In a statement, Mr. Griffin’s spokesman, Zia Ahmed, cited Mr. DeSantis’ “many accomplishments,” citing job creation, “increasing quality school choices,” and numbers and prioritizing the safety of our communities.”
He continued, “Ken may not agree with all of the Governor’s policies, but he appreciates everything the Governor has done to make Florida one of the best states in America to live and work in.”
But Ahmed declined to say what Griffin thinks about the presidential race. A spokesman for DeSantis declined to comment.
Mr. Griffin’s actions have come under scrutiny after news broke that he was displeased with Mr. DeSantis’ behavior earlier this year.
DeSantis supporters say there remains broad appetite among donor circles and potential voters for a viable Republican replacement for Trump.

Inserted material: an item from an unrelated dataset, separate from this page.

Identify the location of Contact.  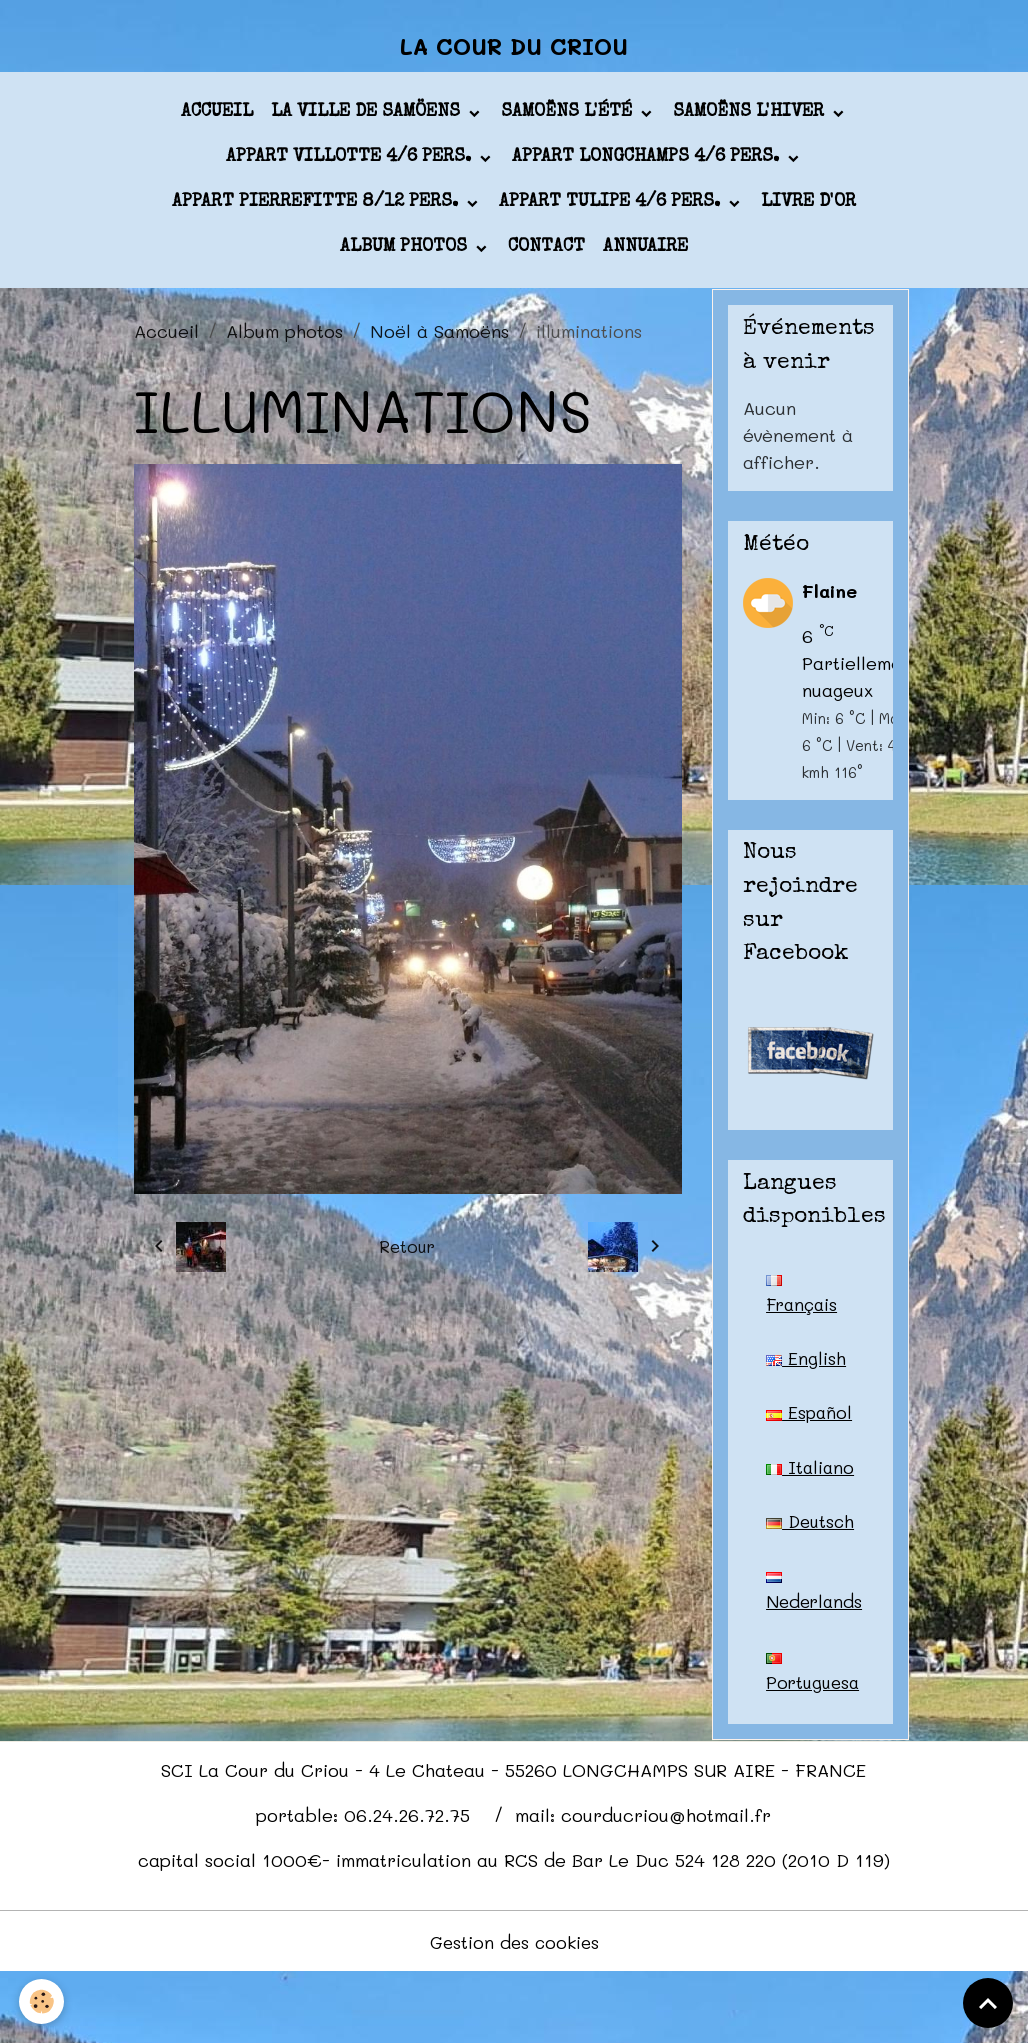
(546, 254).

“The money has gone,” said Roy Bailey, a Dallas businessman and longtime Republican fundraiser for Mr. Trump. “Based on the conversations I’ve had with a lot of people across the country, it’s been transferred to DeSantis. It’s a cold hard truth.”

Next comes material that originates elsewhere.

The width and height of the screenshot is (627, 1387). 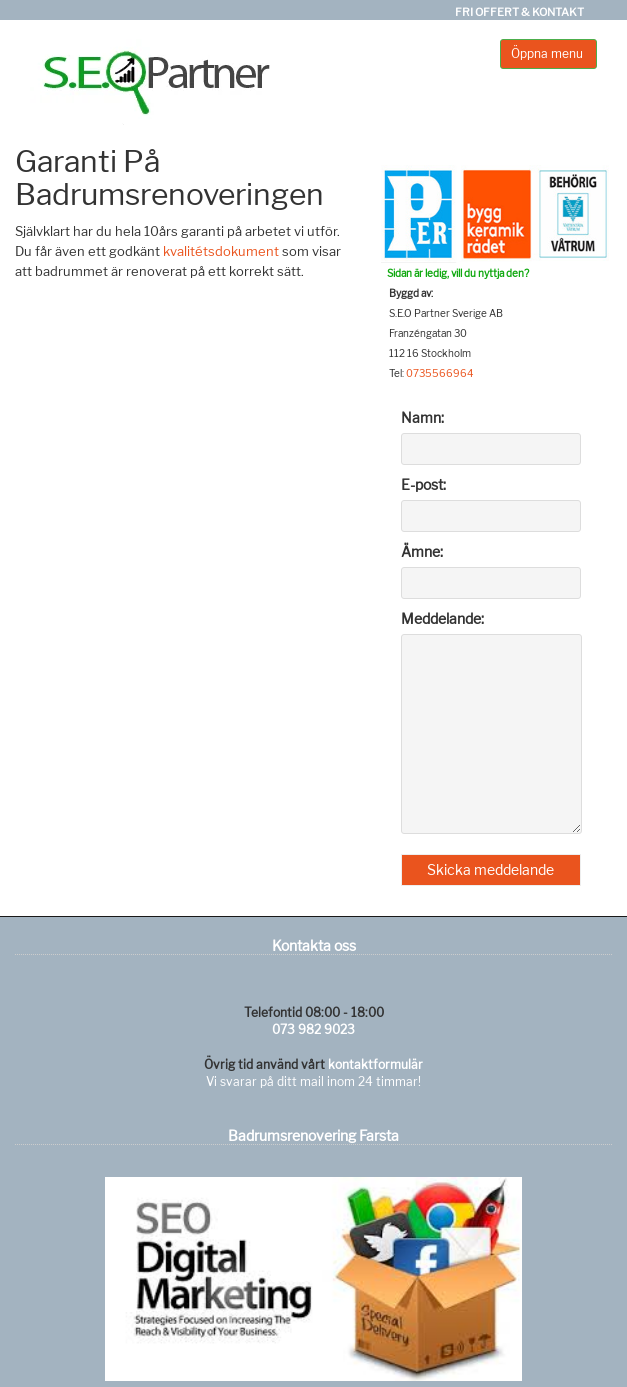 What do you see at coordinates (439, 373) in the screenshot?
I see `0735566964` at bounding box center [439, 373].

Mr. Bailey disputed the notion that momentum has shifted away from Mr. DeSantis recently.
During the first two weeks of May, Mr. DeSantis will host a series of small events at the governor’s mansion in Tallahassee with major donors and supporters from around the country, according to two people with knowledge of DeSantis’ plans. dinner party.
If Mr. DeSantis enters the presidential race as expected, he will have a well-funded super PAC Never Back Down, which this month said it raised $30 million in its first weeks of fundraising.
Two-thirds of that, or $20 million, came from a single donor, Nevada hotel tycoon Robert Bigelow, Time magazine reported.
In private conversations, associates of Mr. DeSantis said they committed $100 million to the super PAC, and about $82 million from the Florida state commission, funds that could be diverted to Never Back Down.
Still, some donors who had hoped Mr. DeSantis would stop Mr. Trump have cooled their enthusiasm.
Thomas Peterffy, a prominent conservative donor, also cited Florida’s abortion laws to explain why he is not supporting Mr. DeSantis for now. Mr. Peterffy, who has supported Mr. DeSantis on his state campaign, was at Mr. DeSantis’ home early in his first term as governor, according to a person familiar with the matter. received him. But Mr Peterffy told the Financial Times this month that he, like some friends, was holding out.
Some donors have also raised concerns about Mr. DeSantis’ pre-election tactics. When his allies made it clear this year that he wouldn’t be running before the end of Florida’s legislative session, DeSantis effectively gave Trump three months to define him — and mock him — before becoming candidate.